STAT40800 Data Programming with Python
Hello, dear friend, you can consult us at any time if you have any questions, add WeChat: daixieit
STAT40800 Data Programming with Python (online)
Data Analysis Project
For this project you will study the 2016 Irish Census data. The census is a detailed account of every person living in Ireland. A census is carried out every 5 years by the Central Statis- tics Oﬃce (CSO).
The 2016 Census was broken down into 15 themes, each studying a diﬀerent component of society. Within each theme there are a number of variables/statistics, e.g. within Theme .l sey． age and maruial tuauzt there is a variable for population aged 20-24, population aged 25-29, population aged 30-34, etc.
For this project you will study 2-4 of the census themes. You are free to choose which themes to study. You must analyse the data within your chosen themes and use the data to make inferences about the population of Ireland. For example, is the age proﬁle signiﬁcantly diﬀerent in Dublin compared to Kerry? Or can we predict the level of unemployment in an area based on based on the age demographic, level of education, gender ratio, etc.
The census data is provided at three diﬀerent geographic levels. You are free to use one, two or all three levels. You will ﬁnd these three datasets along with a glossary for the diﬀerent variables on Brightspace. The datasets are as follows:
This excel spreadsheet contains a description for each of the census variables, separated by theme.
· Census by small area.csv
This CSV ﬁle reports the census variables by areas of population with generally 80 to 120 dwellings. small areat were designed as the lowest level of geography for the compilation of statistics in line with data protection and generally comprise of either complete or partial neighbourhoods.
· Census by electoral area.csv
This CSV ﬁle reports the census variables by local electoral area.
· Census by county.csv
This CSV ﬁle reports the census variables by administrative county/city, i.e. county/city
councils. For most counties there is a single county council. However, some counties, such as Dublin, have a city council plus additional county councils.
Your project report should be structured as follows:
1. Introduction: (~ 1 page) Brieﬂy introduce the 2016 Census: what is it, when did it occur? Provide a description of your selected themes and discuss what was measured within each theme. Discuss what you plan to investigate and what you hope to ﬁnd.

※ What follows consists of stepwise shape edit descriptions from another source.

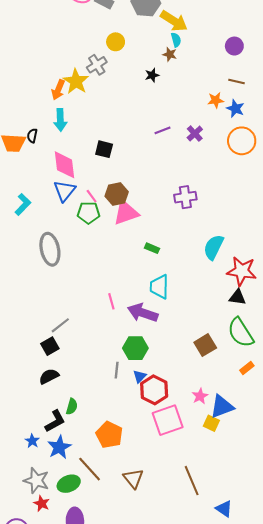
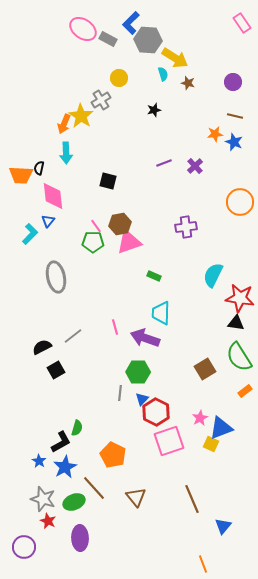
cyan semicircle: (176, 40) -> (163, 74), moved
brown star: (170, 54) -> (188, 83), moved
orange circle: (242, 141) -> (240, 202), moved
pink diamond: (65, 165) -> (53, 196), moved
blue triangle: (65, 191) -> (48, 221), moved, size x0.6
gray line: (60, 325) -> (73, 336), moved
black semicircle: (49, 376) -> (42, 347), moved
blue triangle: (224, 509) -> (223, 526), turned 36

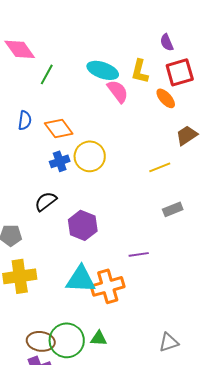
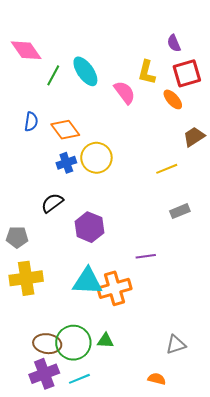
cyan ellipse: (103, 70) -> (85, 71), moved, turned 36

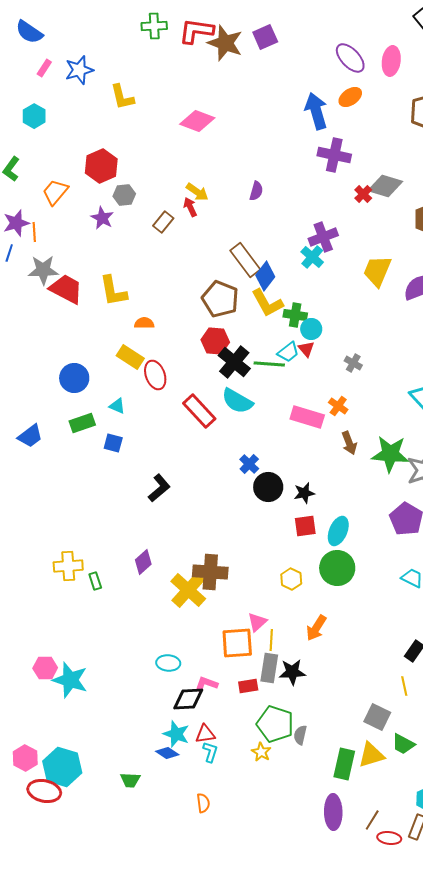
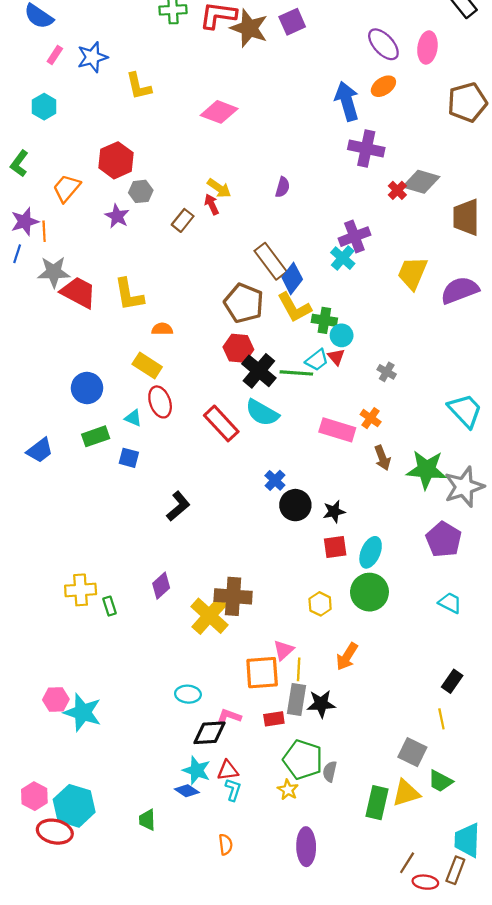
red ellipse: (155, 375) -> (160, 402), moved
green trapezoid: (130, 780) -> (147, 820), turned 85
purple ellipse: (333, 812) -> (306, 847), moved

2. Data cleaning/pre-processing: (~ 1 page) Extract the variables of interest (those relevant for your chosen themes). Structure the data in a sensible manner, giving the variables informative names. Describe any data pre-processing/formatting steps you carried out.
3. Exploratory data analysis: (~ 3 pages) Perform an initial exploratory data anal- ysis (EDA) (similar to the analysis performed in the midterm assignment). Report summary statistics and create graphical summaries. Interpret your ﬁndings.

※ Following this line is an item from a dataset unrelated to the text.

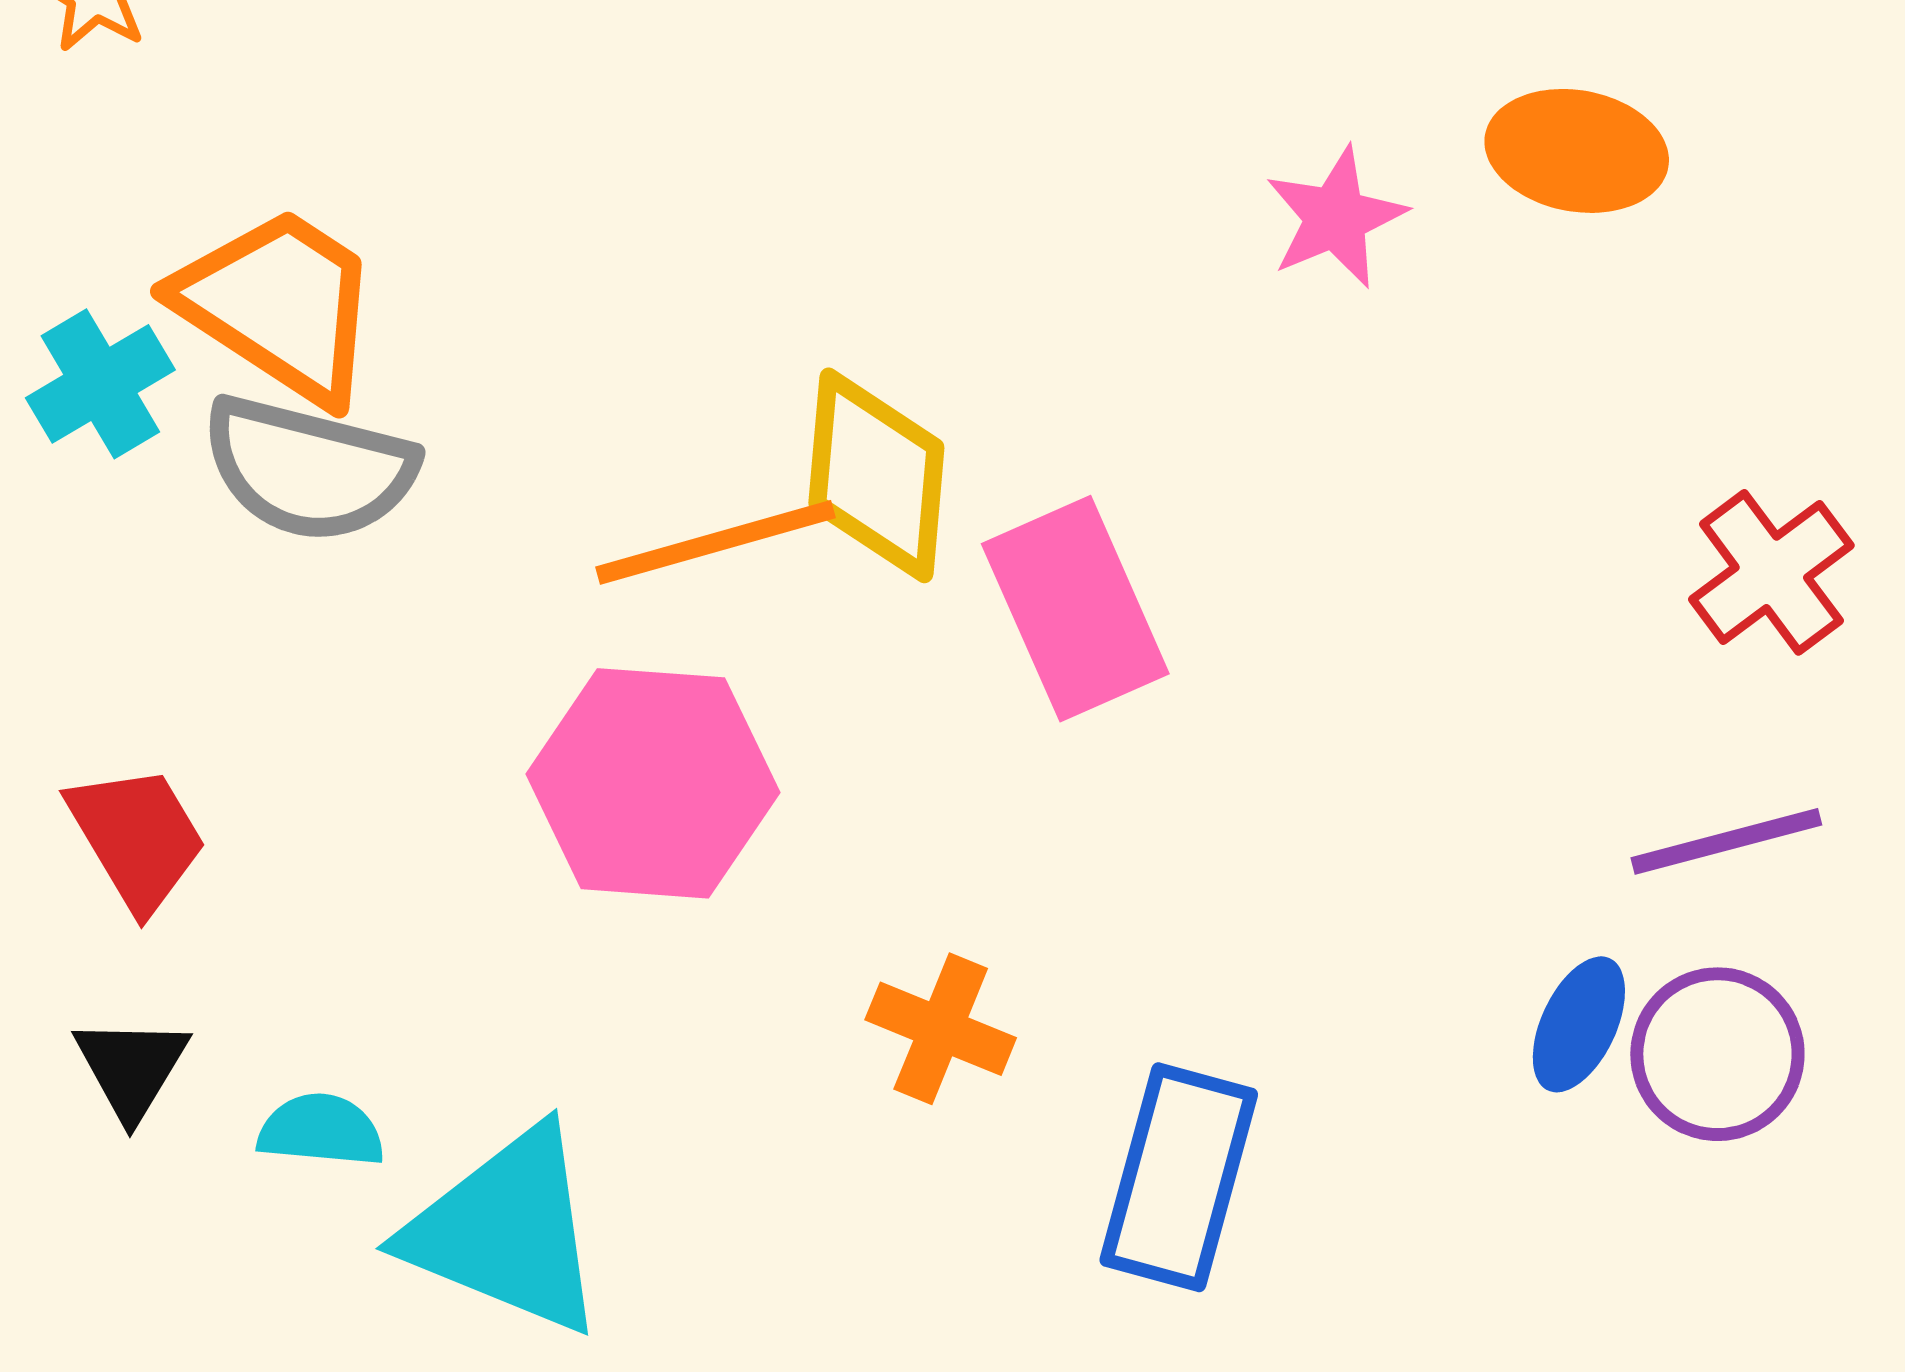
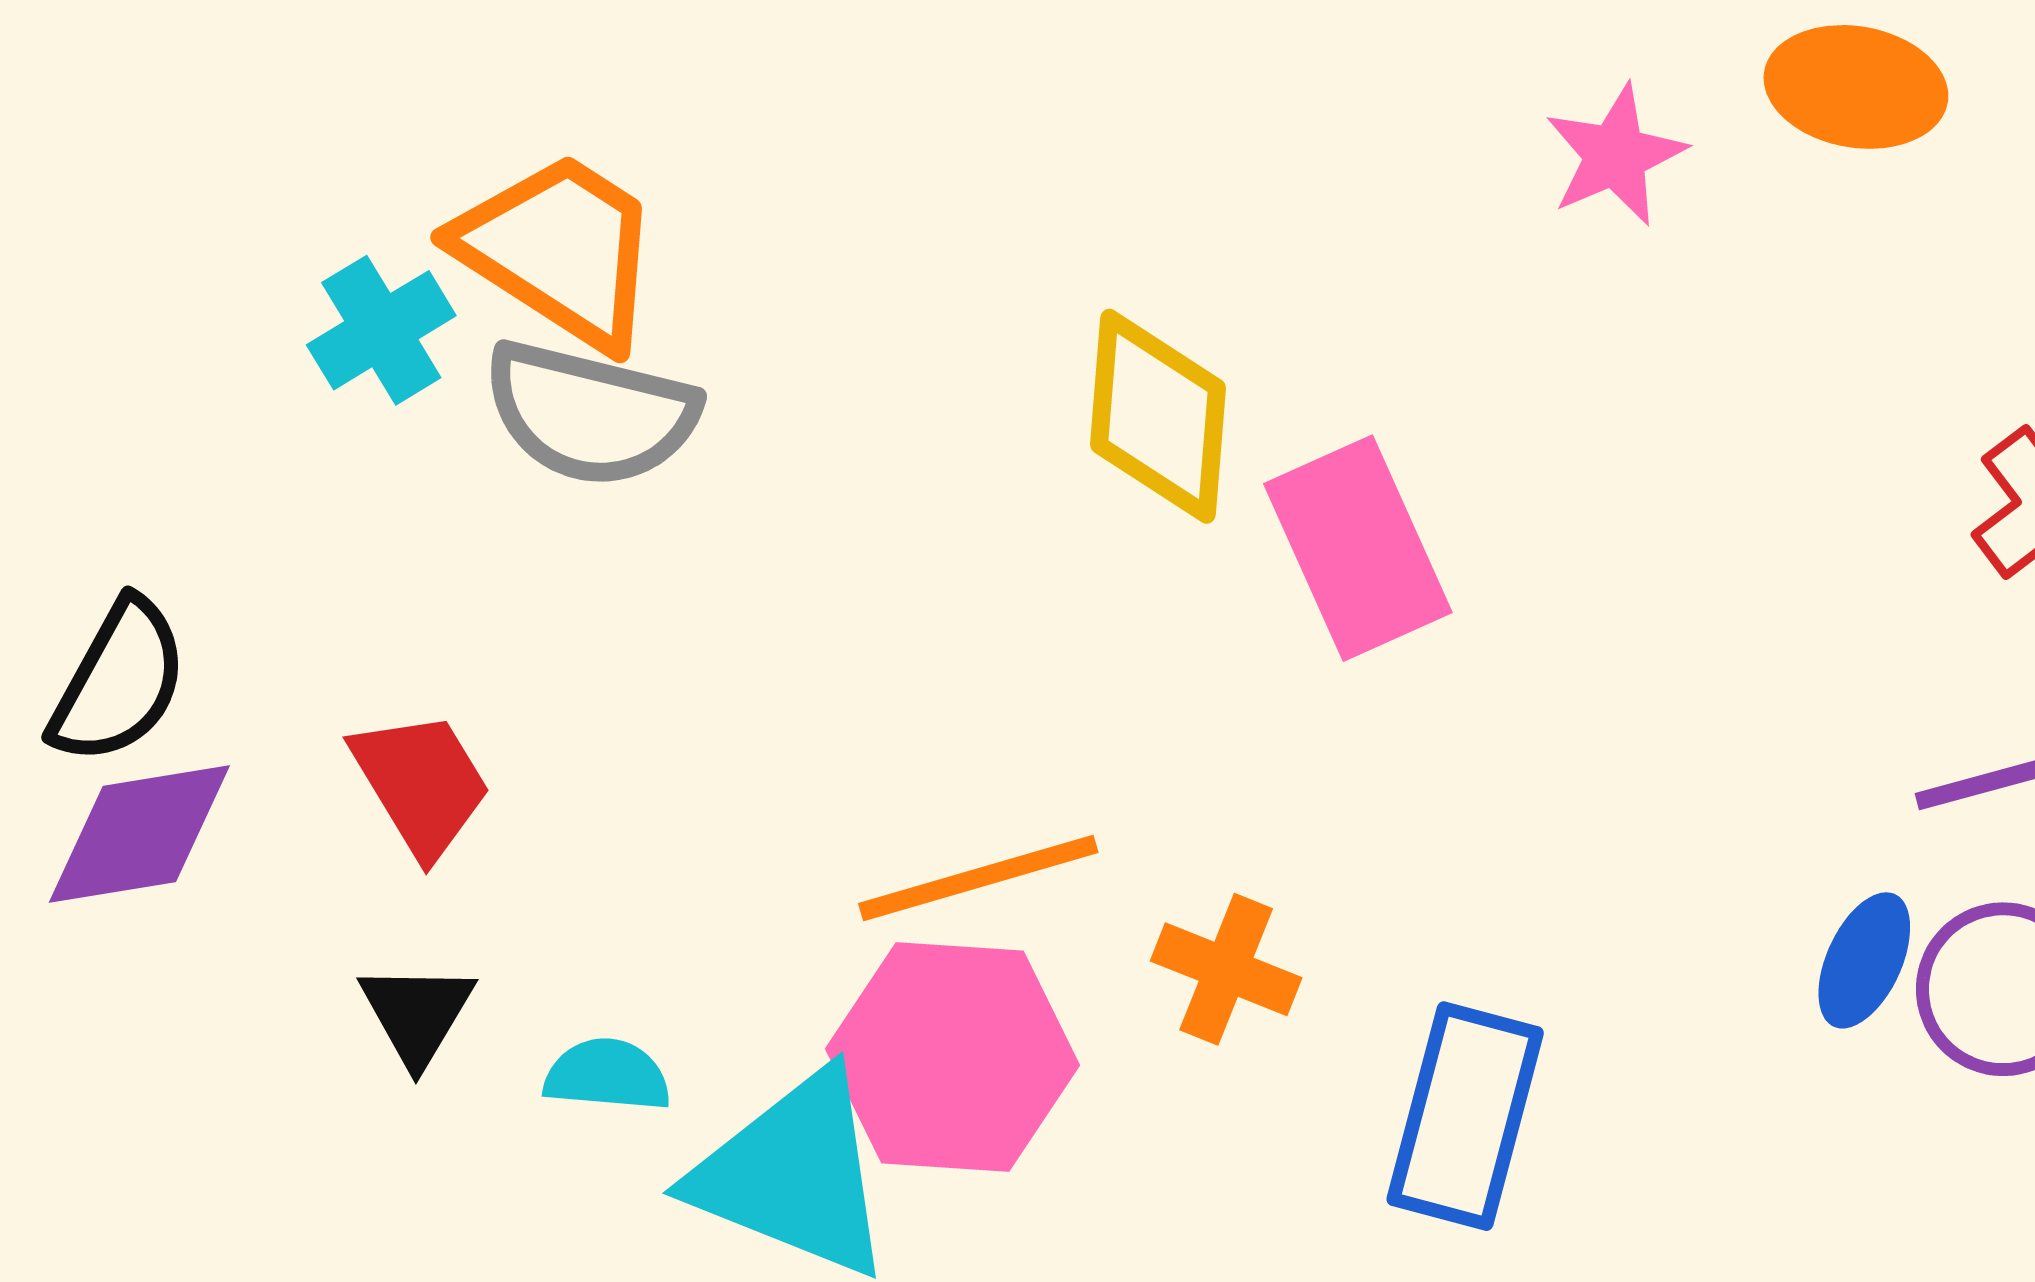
orange line: (715, 542) -> (978, 878), moved
pink hexagon: (653, 783) -> (953, 1057), moved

4. Statistical analysis: (~ 3 pages) Using your ﬁndings from the EDA as a guide, investigate trends in the data and correlations between diﬀerent variables. This could include
performing hypothesis tests to compare diﬀerent counties or groups of counties
ﬁtting and training a regression model to predict the unemployment, percentage of Irish speakers, number of people renting, etc. in an area.
exploring if clusters exist within the data
An exceptional project will combine a number of these ideas or perform these tasks for many diﬀerent variables/relationships. You must describe each method you use and provide evidence that you understand how it works.
5. Conclusion: (~ 1 page) Provide an interpretation of your ﬁndings. What did you learn about the population of Ireland from this analysis? Suggest areas for further investigation.
Page count includes text, ﬁgures and equations, but not code blocks.
A rubric is also included with the project materials. This will help you assess whether your project is of a high enough standard or not. The score for :euhodt 8 anal-tit and Retzlut is separated into exploratory data analysis (EDA) and statistical analysis (SA)
I strongly recommend using Jupyter so that text, code and ﬁgures can be interleaved. If using Jupyter, you must submit your report as both a PDF and .ipynb. If you are using a diﬀerent Python IDE, you should use a text editor, such as Word or LaTeX, to write
your report and submit a PDF of the report and your Python code ( ,p- ﬁle).